▶ [Supplied data]
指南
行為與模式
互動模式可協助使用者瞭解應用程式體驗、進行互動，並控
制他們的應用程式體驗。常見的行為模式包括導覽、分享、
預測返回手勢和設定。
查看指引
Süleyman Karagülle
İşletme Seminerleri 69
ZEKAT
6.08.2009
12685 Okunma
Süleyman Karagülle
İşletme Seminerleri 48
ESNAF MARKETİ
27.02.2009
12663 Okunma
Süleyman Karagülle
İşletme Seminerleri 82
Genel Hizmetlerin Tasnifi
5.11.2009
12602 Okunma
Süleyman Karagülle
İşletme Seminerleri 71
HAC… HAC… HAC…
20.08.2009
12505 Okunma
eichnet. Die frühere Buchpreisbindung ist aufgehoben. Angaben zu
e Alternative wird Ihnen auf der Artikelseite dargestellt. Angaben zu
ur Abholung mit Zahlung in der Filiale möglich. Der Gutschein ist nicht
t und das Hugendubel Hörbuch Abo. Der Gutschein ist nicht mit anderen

--

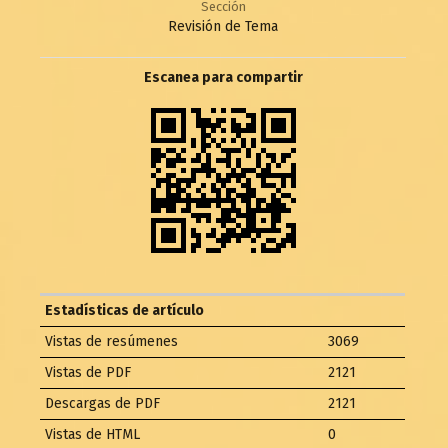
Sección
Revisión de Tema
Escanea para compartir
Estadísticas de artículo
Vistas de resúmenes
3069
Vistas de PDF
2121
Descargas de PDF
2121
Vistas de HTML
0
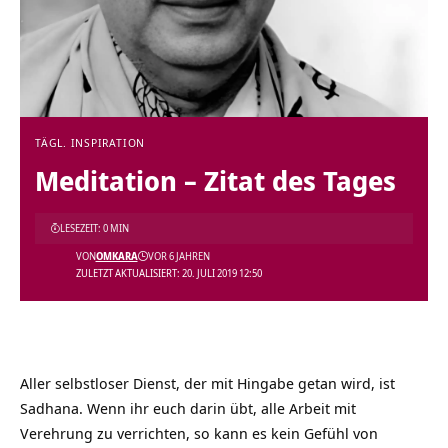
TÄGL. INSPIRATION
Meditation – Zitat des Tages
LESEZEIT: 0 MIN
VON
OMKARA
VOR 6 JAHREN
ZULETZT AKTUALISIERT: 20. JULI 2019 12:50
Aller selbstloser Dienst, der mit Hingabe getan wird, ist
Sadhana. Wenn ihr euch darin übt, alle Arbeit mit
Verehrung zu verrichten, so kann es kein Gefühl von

▶ [Problem statement]
All lines above in which the word "Angaben" occurs should be identified and copied.

▶ [Result of this exercise]
eichnet. Die frühere Buchpreisbindung ist aufgehoben. Angaben zu
e Alternative wird Ihnen auf der Artikelseite dargestellt. Angaben zu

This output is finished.